L’episodio che ha acceso le discussioni riguarda il secondo cartellino che ha portato all’espulsione di Pierre Kalulu, decisione che ha inevitabilmente inciso sull’andamento del match. In molti hanno sottolineato come l’interpretazione dell’arbitro Federico La Penna sia apparsa discutibile, specialmente in confronto a situazioni analoghe viste nella stessa gara. La gestione dei cartellini, la soglia della tolleranza verso le proteste e la coerenza del metro di giudizio sono tornati ancora una volta sotto la lente d’ingrandimento.
Il tema non è nuovo. Da tempo si discute della mancanza di uniformità nelle direzioni di gara, con arbitri che sembrano adottare criteri differenti a seconda del contesto o degli interpreti. La responsabilità non può che ricadere anche sull’organo tecnico arbitrale guidato da Gianluca Rocchi, chiamato a garantire equilibrio e credibilità in un campionato che non può permettersi zone d’ombra.
Il malumore rossonero per gli ultimi episodi arbitrali
Nel frattempo, la classifica continua a parlare chiaro. L’Inter mantiene un vantaggio significativo, mentre il Milan è costretto a rincorrere. La squadra di Massimiliano Allegri, reduce da una lunga striscia di risultati utili consecutivi, si trova ora davanti a un bivio: vincere le prossime partite per arrivare al derby con ancora margini di speranza, oppure rischiare di vedere lo scudetto allontanarsi in modo quasi definitivo.
Contro il Pisa, pur con i tre punti in tasca, si è vista una squadra capace di colpire quando accelera, ma troppo spesso attendista e poco incisiva nella gestione della gara. Il gol nato da un’azione rapida e ben costruita ha dimostrato che qualità e organizzazione non mancano. Tuttavia, per restare in corsa, servirà maggiore continuità nell’intensità e nella capacità di imporre il proprio ritmo.
Il malumore in casa rossonera, riportato anche dagli ambienti vicini al club di via Aldo Rossi, non riguarda soltanto l’episodio di San Siro. Anche l’espulsione di Adrien Rabiot nella gara contro il Pisa ha fatto discutere. un primo cartellino giudicato severo e un secondo arrivato per proteste ritenute da alcuni meno plateali rispetto ad altre situazioni viste altrove. La sensazione diffusa è che manchi un criterio condiviso e riconoscibile.

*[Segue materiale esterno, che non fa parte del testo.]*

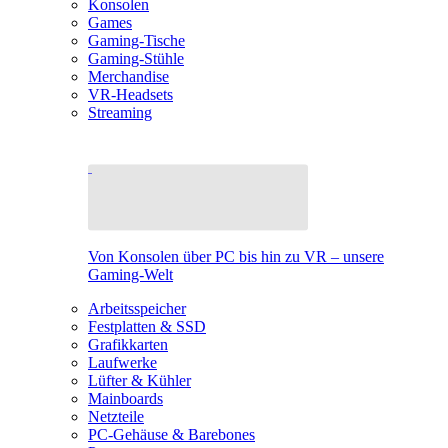
Konsolen
Games
Gaming-Tische
Gaming-Stühle
Merchandise
VR-Headsets
Streaming
Von Konsolen über PC bis hin zu VR – unsere
Gaming-Welt
Arbeitsspeicher
Festplatten & SSD
Grafikkarten
Laufwerke
Lüfter & Kühler
Mainboards
Netzteile
PC-Gehäuse & Barebones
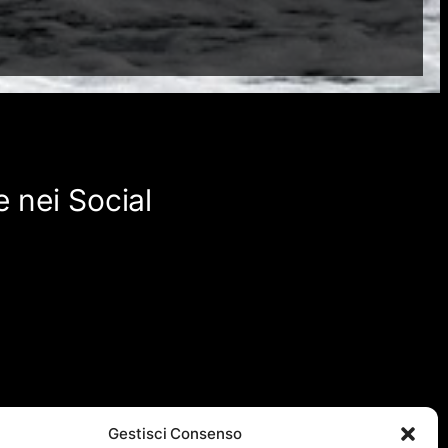
 nei Social
Gestisci Consenso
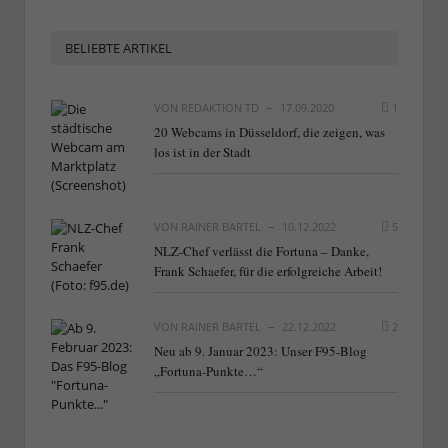
BELIEBTE ARTIKEL
VON
REDAKTION TD
17.09.2020
1
20 Webcams in Düsseldorf, die zeigen, was
los ist in der Stadt
VON
RAINER BARTEL
10.12.2022
5
NLZ-Chef verlässt die Fortuna – Danke,
Frank Schaefer, für die erfolgreiche Arbeit!
VON
RAINER BARTEL
22.12.2022
2
Neu ab 9. Januar 2023: Unser F95-Blog
„Fortuna-Punkte…“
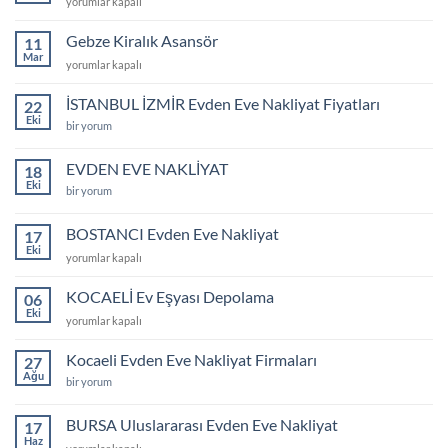
Gebze
yorumlar kapalı
için
Evden
Eve
Gebze Kiralık Asansör
11
Nakliyat
Mar
Gebze
yorumlar kapalı
Fiyatları
Kiralık
için
Asansör
İSTANBUL İZMİR Evden Eve Nakliyat Fiyatları
22
için
Eki
İSTANBUL
bir yorum
İZMİR
Evden
Eve
EVDEN EVE NAKLİYAT
18
Nakliyat
Eki
Fiyatları
EVDEN
bir yorum
için
EVE
NAKLİYAT
için
BOSTANCI Evden Eve Nakliyat
17
Eki
BOSTANCI
yorumlar kapalı
Evden
Eve
KOCAELİ Ev Eşyası Depolama
06
Nakliyat
Eki
KOCAELİ
yorumlar kapalı
için
Ev
Eşyası
Kocaeli Evden Eve Nakliyat Firmaları
27
Depolama
Ağu
Kocaeli
bir yorum
için
Evden
Eve
Nakliyat
BURSA Uluslararası Evden Eve Nakliyat
17
Firmaları
Haz
için
BURSA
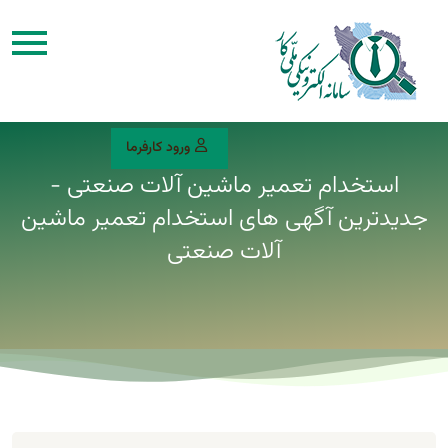
ورود کارفرما
استخدام تعمیر ماشین آلات صنعتی -
جدیدترین آگهی های استخدام تعمیر ماشین
آلات صنعتی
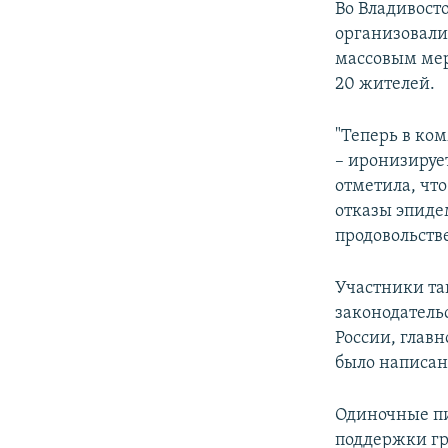
Во Владивост
организовали 
массовым мер
20 жителей.
"Теперь в ком
– иронизируе
отметила, что
отказы эпиде
продовольств
Участники та
законодательс
России, главн
было написан
Одиночные пи
поддержки гр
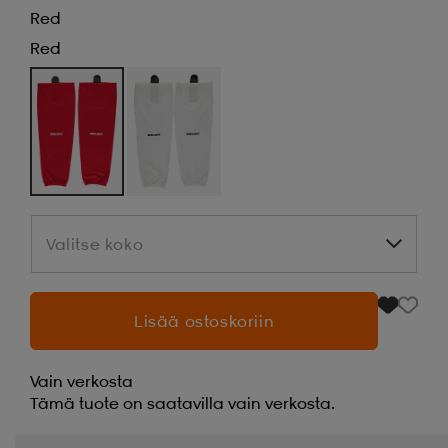
Red
Red
Valitse koko
Valitse koko
Lisää ostoskoriin
Vain verkosta
Tämä tuote on saatavilla vain verkosta.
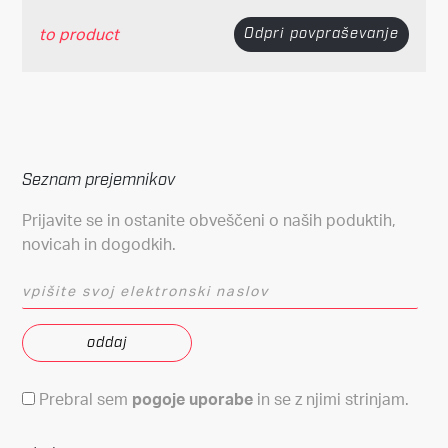
to product
Odpri povpraševanje
Seznam prejemnikov
Prijavite se in ostanite obveščeni o naših poduktih,
novicah in dogodkih.
vpišite svoj elektronski naslov
Pogoji uporabe
Prebral sem
pogoje uporabe
in se z njimi strinjam.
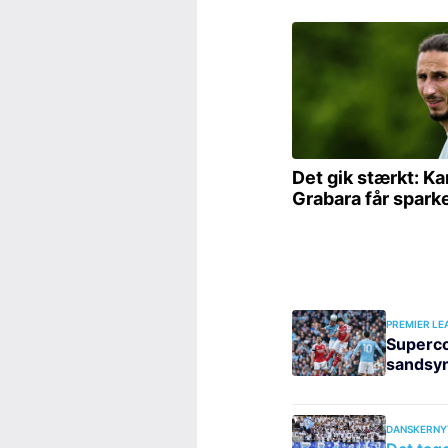
PREMIER LE
Superc
sandsyn
DANSKERNY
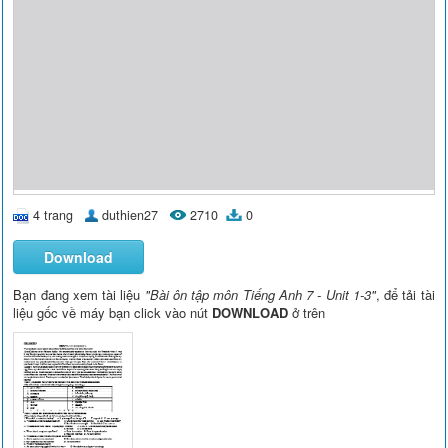
4 trang
duthien27
2710
0
Download
Bạn đang xem tài liệu
"Bài ôn tập môn Tiếng Anh 7 - Unit 1-3"
, để tải tài
liệu gốc về máy bạn click vào nút
DOWNLOAD
ở trên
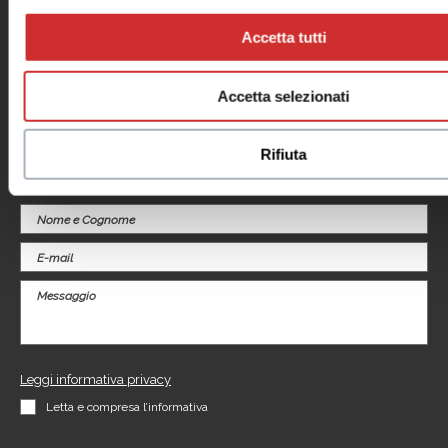
Orari
Informativa privacy
Dove siamo
Cookie Policy
Accetta tutti
Negozi
Note legali
Eventi
Informativa
Promozioni
videosorveglianza
Servizi
Accetta selezionati
Il tuo business
al centro
Rifiuta
Contattaci per informazioni sui nostri Spazi Expo
Leggi informativa privacy
Letta e compresa l’informativa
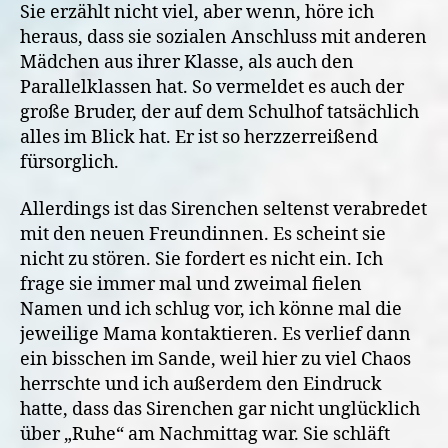
Sie erzählt nicht viel, aber wenn, höre ich
heraus, dass sie sozialen Anschluss mit anderen
Mädchen aus ihrer Klasse, als auch den
Parallelklassen hat. So vermeldet es auch der
große Bruder, der auf dem Schulhof tatsächlich
alles im Blick hat. Er ist so herzzerreißend
fürsorglich.
Allerdings ist das Sirenchen seltenst verabredet
mit den neuen Freundinnen. Es scheint sie
nicht zu stören. Sie fordert es nicht ein. Ich
frage sie immer mal und zweimal fielen
Namen und ich schlug vor, ich könne mal die
jeweilige Mama kontaktieren. Es verlief dann
ein bisschen im Sande, weil hier zu viel Chaos
herrschte und ich außerdem den Eindruck
hatte, dass das Sirenchen gar nicht unglücklich
über „Ruhe“ am Nachmittag war. Sie schläft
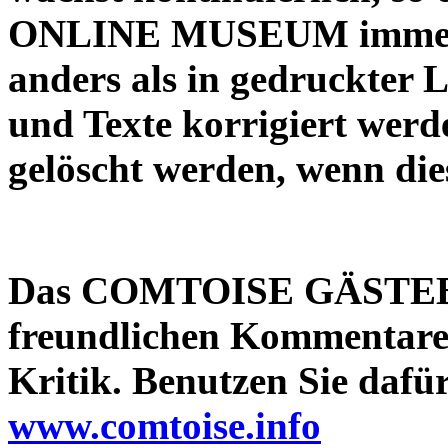
ONLINE MUSEUM immer ak
anders als in gedruckter 
und Texte korrigiert werd
gelöscht werden, wenn die
Das
COMTOISE GÄSTE
freundlichen Kommentare
Kritik. Benutzen Sie dafür
www.comtoise.info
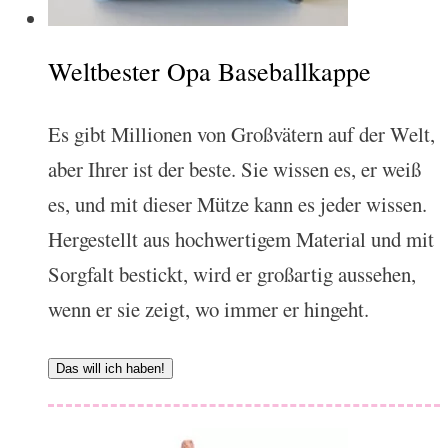
Weltbester Opa Baseballkappe
Es gibt Millionen von Großvätern auf der Welt,
aber Ihrer ist der beste. Sie wissen es, er weiß
es, und mit dieser Mütze kann es jeder wissen.
Hergestellt aus hochwertigem Material und mit
Sorgfalt bestickt, wird er großartig aussehen,
wenn er sie zeigt, wo immer er hingeht.
Das will ich haben!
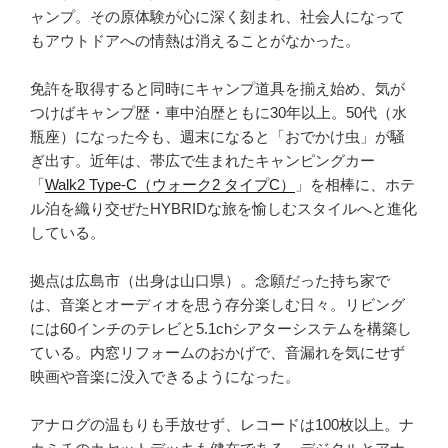
の
ャンプ。その原体験が心に深く刻まれ、社会人になって
き
もアウトドアへの情熱は消えることがなかった。
村」”
の
免許を取得すると同時にキャンプ道具を揃え始め、気が
つけばキャンプ歴・車中泊歴ともに30年以上。50代（水
瓶座）になった今も、週末になると「おでかけ虫」が騒
ぎ出す。近年は、帯広で生まれたキャンピングカー
「
Walk2 Type‑C（ウォーク2 タイプC）
」を相棒に、ホテ
ル泊を織り交ぜたHYBRIDな旅を愉しむスタイルへと進化
している。
拠点は広島市（出身は山口県）。念願だった持ち家で
は、音楽とオーディオを思う存分楽しむ日々。リビング
には60インチのテレビと5.1chシアターシステムを構築し
ている。内窓リフォームのおかげで、音漏れを気にせず
映画や音楽に没入できるようになった。
アナログの温もりも手放せず、レコードは100枚以上。ナ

La Serie A, oggi più che mai, ha bisogno di trasparenza e autorevolezza. Non basta che le squadre facciano il loro dovere sul campo; è fondamentale che l’arbitraggio sia percepito come equo. Perché quando il dibattito si sposta costantemente dalle giocate agli episodi, il campionato perde forza narrativa e credibilità internazionale.
Il Milan ha ora il compito di trasformare la frustrazione in energia competitiva. La corsa non è finita, ma il margine d’errore si è ridotto al minimo. Servono vittorie, personalità e un salto di qualità nell’approccio mentale alle partite.
Ma soprattutto serve maggiore uniformità e attenzione nelle decisioni arbitrali, perché solo così il campo tornerà ad essere l’unico vero giudice del campionato!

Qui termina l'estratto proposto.